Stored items
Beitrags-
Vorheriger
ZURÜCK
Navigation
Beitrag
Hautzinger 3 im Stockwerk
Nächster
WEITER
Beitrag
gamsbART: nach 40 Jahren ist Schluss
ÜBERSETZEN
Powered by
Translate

* * *

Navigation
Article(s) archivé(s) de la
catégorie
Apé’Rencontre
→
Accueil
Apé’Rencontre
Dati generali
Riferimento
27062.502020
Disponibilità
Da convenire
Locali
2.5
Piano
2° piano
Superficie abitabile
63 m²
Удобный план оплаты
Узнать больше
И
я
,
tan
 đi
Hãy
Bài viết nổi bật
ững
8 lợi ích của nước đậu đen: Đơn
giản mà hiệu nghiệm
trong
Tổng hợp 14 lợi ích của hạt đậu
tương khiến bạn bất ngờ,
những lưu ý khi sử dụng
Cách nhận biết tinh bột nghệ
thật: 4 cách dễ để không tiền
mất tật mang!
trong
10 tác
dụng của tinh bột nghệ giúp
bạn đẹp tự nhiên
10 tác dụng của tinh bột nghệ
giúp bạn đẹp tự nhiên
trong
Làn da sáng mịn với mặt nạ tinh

...

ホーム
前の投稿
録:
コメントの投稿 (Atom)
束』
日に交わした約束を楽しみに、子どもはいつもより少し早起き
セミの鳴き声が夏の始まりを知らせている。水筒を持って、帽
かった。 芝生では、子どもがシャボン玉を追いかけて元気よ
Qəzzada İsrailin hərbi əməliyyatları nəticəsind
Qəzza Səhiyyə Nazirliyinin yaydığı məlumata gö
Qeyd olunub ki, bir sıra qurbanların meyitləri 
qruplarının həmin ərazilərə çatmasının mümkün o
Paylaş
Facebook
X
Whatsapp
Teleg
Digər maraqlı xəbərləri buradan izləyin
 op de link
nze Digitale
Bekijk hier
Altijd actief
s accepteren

ASSIGNMENT
Gather each line of the records holding the string "dụng".

EXERCISE OUTPUT
những lưu ý khi sử dụng
dụng của tinh bột nghệ giúp
10 tác dụng của tinh bột nghệ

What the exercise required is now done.